Workplace pay may be showing some slight signs of life but, for the vast majority of workers, wages have remained pretty flat in recent years.
Many top executives apparently did not get that memo. A sampling of the compensation received by many area CEOs, university presidents and health care officials shows mostly robust pay packages for a majority of top execs in Tampa Bay.
TECO Energy CEO John Ramil, now retired from the Tampa power company, so far tops the pay scale for executives of publicly traded companies as of 2016. His $23.1 million package was a one-time bonanza as it includes money for retirement and for selling TECO, parent of Tampa Electric and Peoples Gas, to Emera, a Canadian energy company.

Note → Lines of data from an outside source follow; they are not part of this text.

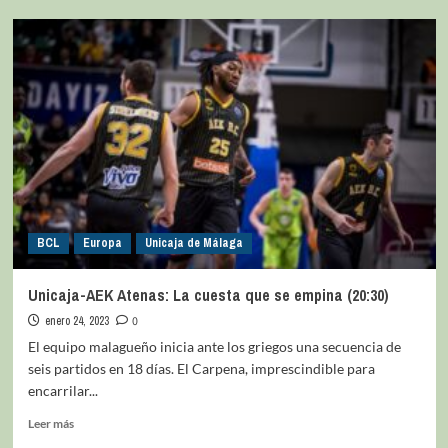
BCL
Europa
Unicaja de Málaga
Unicaja-AEK Atenas: La cuesta que se empina (20:30)
enero 24, 2023
0
El equipo malagueño inicia ante los griegos una secuencia de
seis partidos en 18 días. El Carpena, imprescindible para
encarrilar...
Leer más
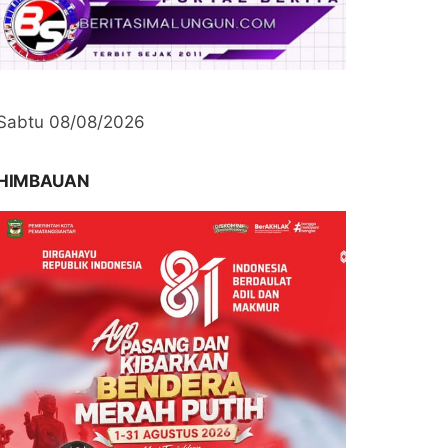
Sabtu 08/08/2026
HIMBAUAN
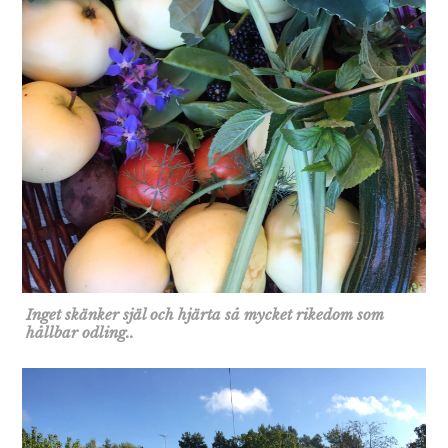
Inget skänker själ och hjärta så mycket rikedom som
hållbar odling..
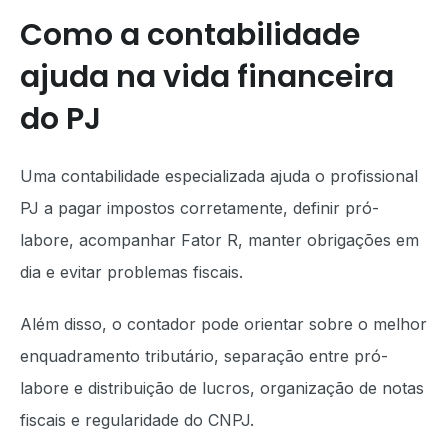
Como a contabilidade
ajuda na vida financeira
do PJ
Uma contabilidade especializada ajuda o profissional
PJ a pagar impostos corretamente, definir pró-
labore, acompanhar Fator R, manter obrigações em
dia e evitar problemas fiscais.
Além disso, o contador pode orientar sobre o melhor
enquadramento tributário, separação entre pró-
labore e distribuição de lucros, organização de notas
fiscais e regularidade do CNPJ.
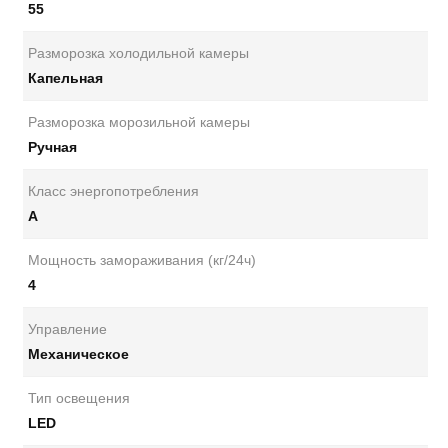
55
Разморозка холодильной камеры
Капельная
Разморозка морозильной камеры
Ручная
Класс энергопотребления
А
Мощность замораживания (кг/24ч)
4
Управление
Механическое
Тип освещения
LED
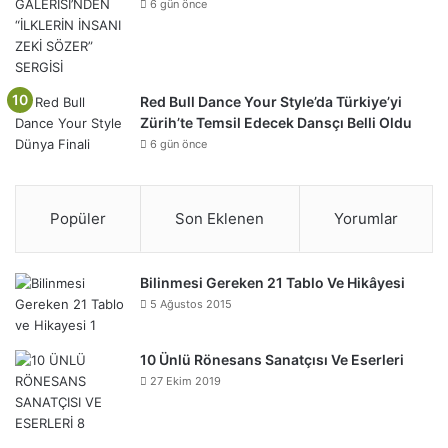
6 gün önce
Red Bull Dance Your Style’da Türkiye’yi
Zürih’te Temsil Edecek Dansçı Belli Oldu
6 gün önce
Popüler
Son Eklenen
Yorumlar
Bilinmesi Gereken 21 Tablo Ve Hikâyesi
5 Ağustos 2015
10 Ünlü Rönesans Sanatçısı Ve Eserleri
27 Ekim 2019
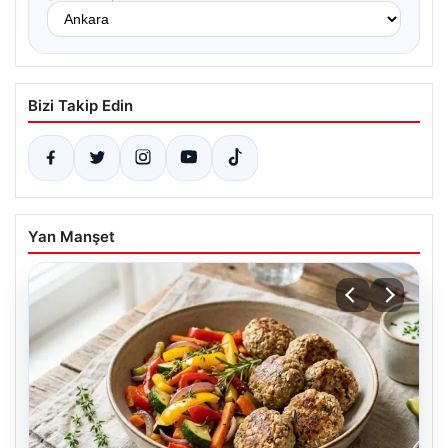
Bizi Takip Edin
Yan Manşet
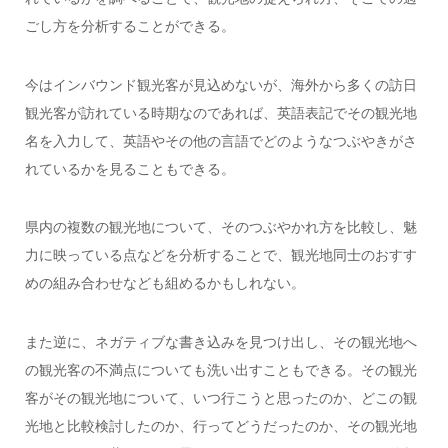
ごし方を分析することができる。
今はインバウンド観光客が見込めないが、海外から多くの訪日
観光客が訪れている時期なのであれば、英語表記でその観光地
名を入力して、英語やその他の言語でどのようなつぶやきがさ
れているかを見ることもできる。
県内の複数の観光地について、そのつぶやかれ方を比較し、魅
力に映っている点などを分析することで、観光地同士のおすす
めの組み合わせなども組めるかもしれない。
また逆に、ネガティブな書き込みを見つけ出し、その観光地へ
の観光客の不満点についても洗い出すこともできる。その観光
客がその観光地について、いつ行こうと思ったのか、どこの観
光地と比較検討したのか、行ってどうだったのか、その観光地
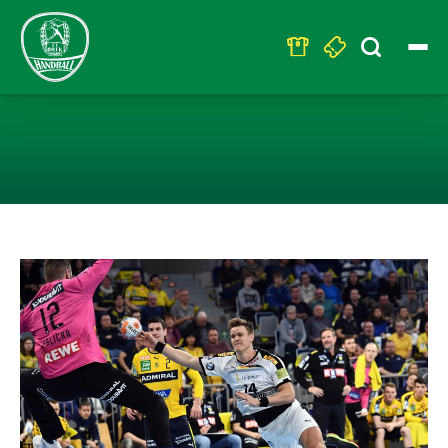
Search
for:
DHFK-MÄNNER V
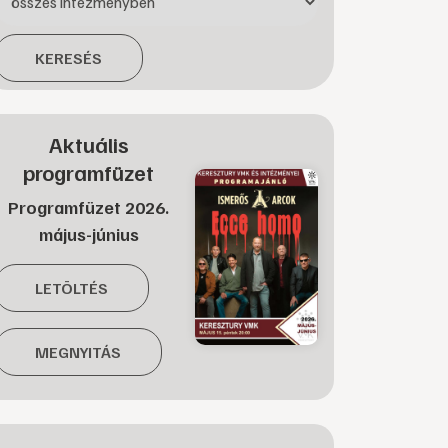
KERESÉS
Aktuális
programfüzet
Programfüzet 2026.
május-június
LETÖLTÉS
MEGNYITÁS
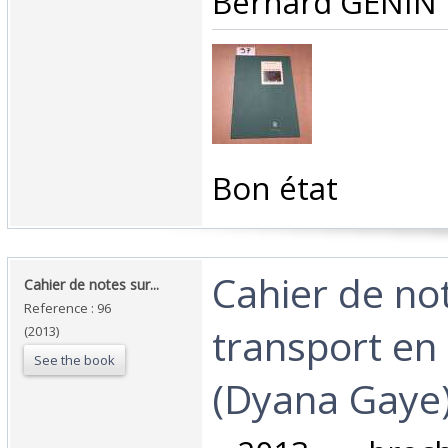
Bernard GENIN ‎
‎Bon état ‎
‎Cahier de no
‎Cahier de notes sur... ‎
Reference : 96
transport e
(2013)
See the book
(Dyana Gaye)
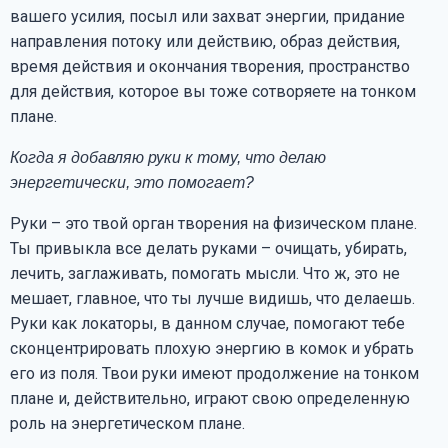
вашего усилия, посыл или захват энергии, придание
направления потоку или действию, образ действия,
время действия и окончания творения, пространство
для действия, которое вы тоже сотворяете на тонком
плане.
Когда я добавляю руки к тому, что делаю
энергетически, это помогает?
Руки – это твой орган творения на физическом плане.
Ты привыкла все делать руками – очищать, убирать,
лечить, заглаживать, помогать мысли. Что ж, это не
мешает, главное, что ты лучше видишь, что делаешь.
Руки как локаторы, в данном случае, помогают тебе
сконцентрировать плохую энергию в комок и убрать
его из поля. Твои руки имеют продолжение на тонком
плане и, действительно, играют свою определенную
роль на энергетическом плане.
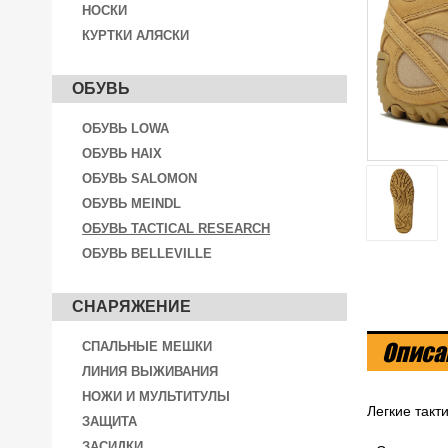
НОСКИ
КУРТКИ АЛЯСКИ
ОБУВЬ
ОБУВЬ LOWA
ОБУВЬ HAIX
ОБУВЬ SALOMON
ОБУВЬ MEINDL
ОБУВЬ TACTICAL RESEARCH
ОБУВЬ BELLEVILLE
СНАРЯЖЕНИЕ
Описа
СПАЛЬНЫЕ МЕШКИ
ЛИНИЯ ВЫЖИВАНИЯ
НОЖИ И МУЛЬТИТУЛЫ
Легкие такти
ЗАЩИТА
ЗАСИДКИ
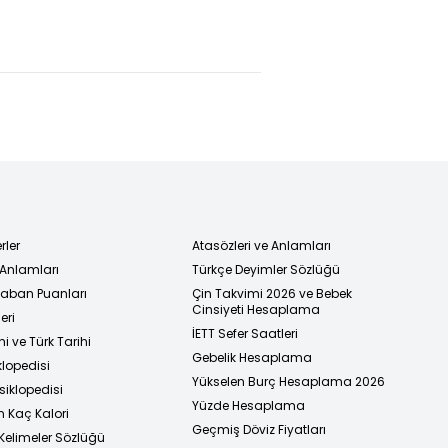
sard
gitti... Genel
tarihi zirveye
sferinde
anestezide
sayılı günler
u son!
kalbi durdu
kaldı
iddiası!
rler
Atasözleri ve Anlamları
 Anlamları
Türkçe Deyimler Sözlüğü
 Taban Puanları
Çin Takvimi 2026 ve Bebek
Cinsiyeti Hesaplama
eri
İETT Sefer Saatleri
i ve Türk Tarihi
Gebelik Hesaplama
klopedisi
Yükselen Burç Hesaplama 2026
siklopedisi
Yüzde Hesaplama
n Kaç Kalori
Geçmiş Döviz Fiyatları
Kelimeler Sözlüğü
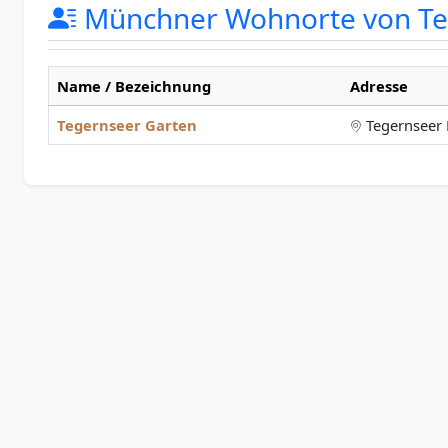
Münchner Wohnorte von Te
Name / Bezeichnung
Adresse
Tegernseer Garten
Tegernseer 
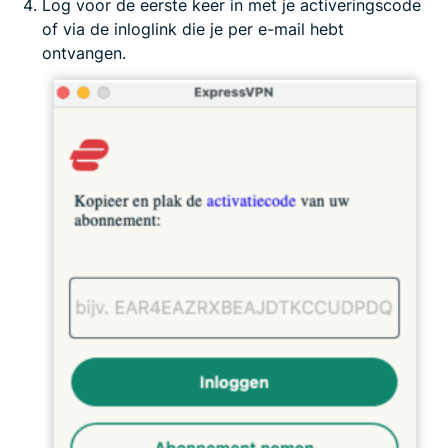
Log voor de eerste keer in met je activeringscode
of via de inloglink die je per e-mail hebt
ontvangen.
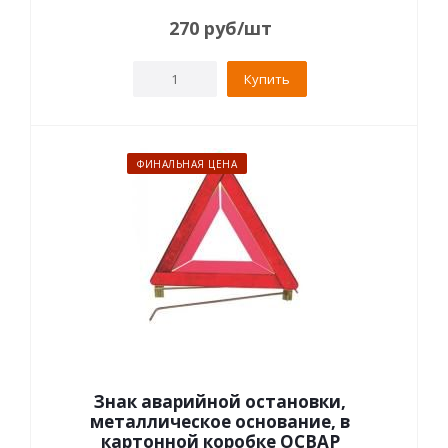
270
руб
/шт
Купить
ФИНАЛЬНАЯ ЦЕНА
Знак аварийной остановки,
металлическое основание, в
картонной коробке ОСВАР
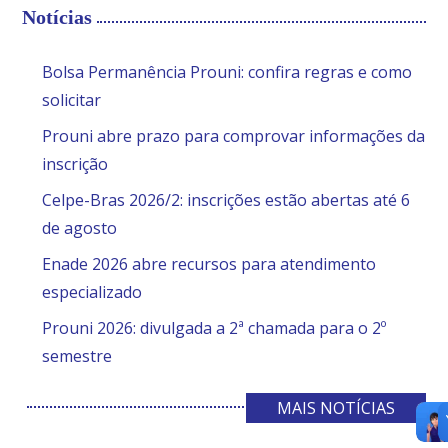
Notícias
Bolsa Permanência Prouni: confira regras e como
solicitar
Prouni abre prazo para comprovar informações da
inscrição
Celpe-Bras 2026/2: inscrições estão abertas até 6
de agosto
Enade 2026 abre recursos para atendimento
especializado
Prouni 2026: divulgada a 2ª chamada para o 2º
semestre
MAIS NOTÍCIAS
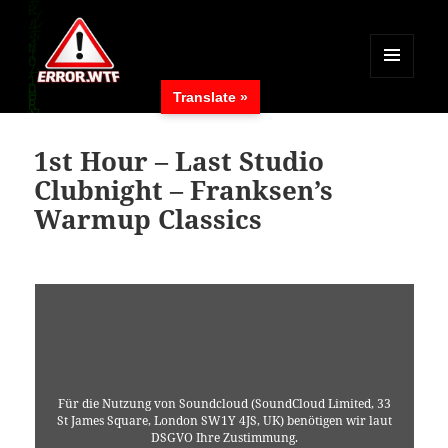
MENÜ
Translate »
UND
ERROR.WTF
WIDGETS
1st Hour – Last Studio
Clubnight – Franksen’s
Warmup Classics
Für die Nutzung von Soundcloud (SoundCloud Limited, 33
St James Square, London SW1Y 4JS, UK) benötigen wir laut
DSGVO Ihre Zustimmung.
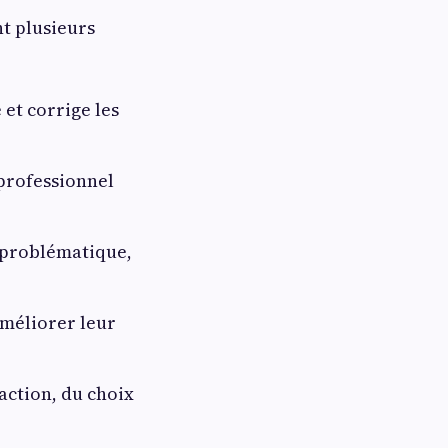
t plusieurs
et corrige les
 professionnel
a problématique,
améliorer leur
daction, du choix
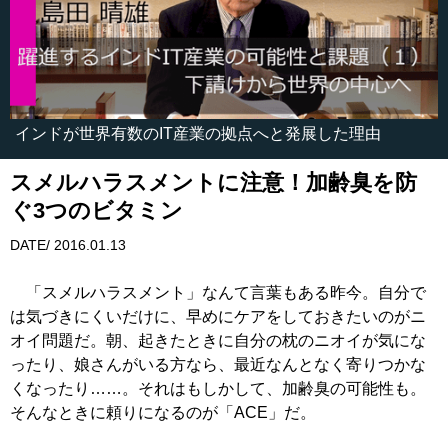
インドが世界有数のIT産業の拠点へと発展した理由
スメルハラスメントに注意！加齢臭を防
ぐ3つのビタミン
DATE/ 2016.01.13
「スメルハラスメント」なんて言葉もある昨今。自分で
は気づきにくいだけに、早めにケアをしておきたいのがニ
オイ問題だ。朝、起きたときに自分の枕のニオイが気にな
ったり、娘さんがいる方なら、最近なんとなく寄りつかな
くなったり……。それはもしかして、加齢臭の可能性も。
そんなときに頼りになるのが「ACE」だ。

It's still a whole lotta bread. Jabil CEO Mark Mondello's latest annual compensation, second in size among the executives sampled by the Tampa Bay Times, remains at about $10.5 million in the latest year. That's pretty close to what he received the year before. And while Jerry Fowden, CEO of private label beverage maker Cott Corp., and Raymond James Financial CEO Paul Reilly both earned a bit less than Mondello, their paychecks soared from the previous year. Fowden's compensation doubled while Reilly's rose 25 percent.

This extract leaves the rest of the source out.